Records drawn from a dataset
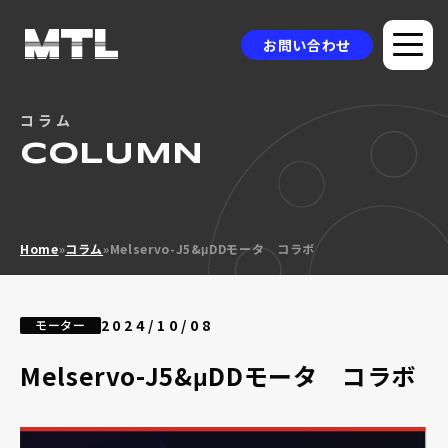
お問い合わせ
コラム
企業情報
COLUMN
選ばれる理由
品質方針
Home
»
コラム
»
Melservo-J5&μDDモータ コラボ
製品情報
採用事例
2024/10/08
モーター
ニュース
Melservo-J5&μDDモータ コラボ
コラム
お問い合わせ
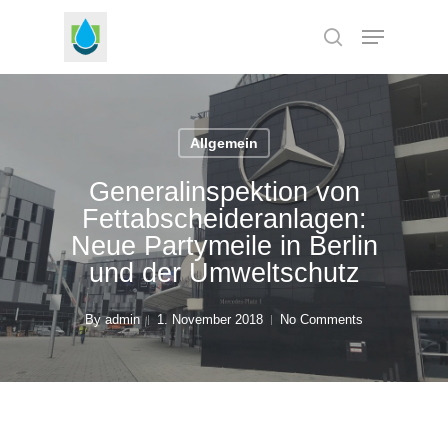
Skip
Menu
to
search
Close
main
Menu
content
Allgemein
Generalinspektion von
Fettabscheideranlagen:
Neue Partymeile in Berlin
und der Umweltschutz
By
admin
1. November 2018
No Comments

ASSIGNMENT -> Could the entries above be restated word for word, with the pictures left out?

TASK SOLUTION ->
お問い合わせ
コラム
企業情報
COLUMN
選ばれる理由
品質方針
Home
»
コラム
»
Melservo-J5&μDDモータ コラボ
製品情報
採用事例
2024/10/08
モーター
ニュース
Melservo-J5&μDDモータ コラボ
コラム
お問い合わせ
Skip
Menu
to
search
Close
main
Menu
content
Allgemein
Generalinspektion von
Fettabscheideranlagen:
Neue Partymeile in Berlin
und der Umweltschutz
By
admin
1. November 2018
No Comments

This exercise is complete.